**WHAT YOU SHOULD DO:**
A faithful, word-for-word copy of the records is required, and it must contain no pictures.

**DATA RECORDS:**

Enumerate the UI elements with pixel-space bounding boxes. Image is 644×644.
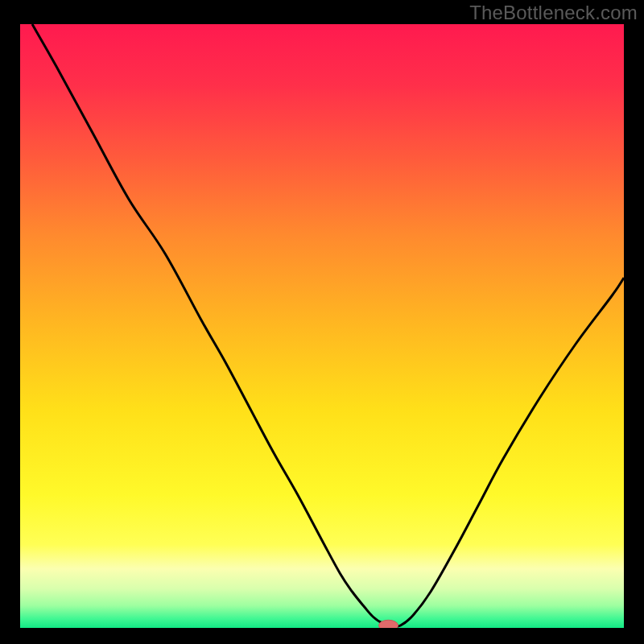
optimal-marker [379,620,398,628]
chart-frame: TheBottleneck.com [0,0,644,644]
bottleneck-chart [20,24,624,628]
watermark-text: TheBottleneck.com [469,2,638,24]
plot-background [20,24,624,628]
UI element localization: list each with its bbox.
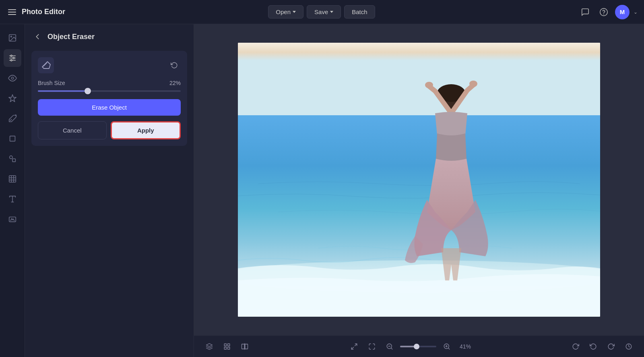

**ANSWER BOX:**
Enumerate the UI elements with pixel-space bounding boxes. Image is 644×644.
optimal-marker [379,620,398,628]
chart-frame: TheBottleneck.com [0,0,644,644]
bottleneck-chart [20,24,624,628]
watermark-text: TheBottleneck.com [469,2,638,24]
plot-background [20,24,624,628]
UI element localization: list each with its bbox.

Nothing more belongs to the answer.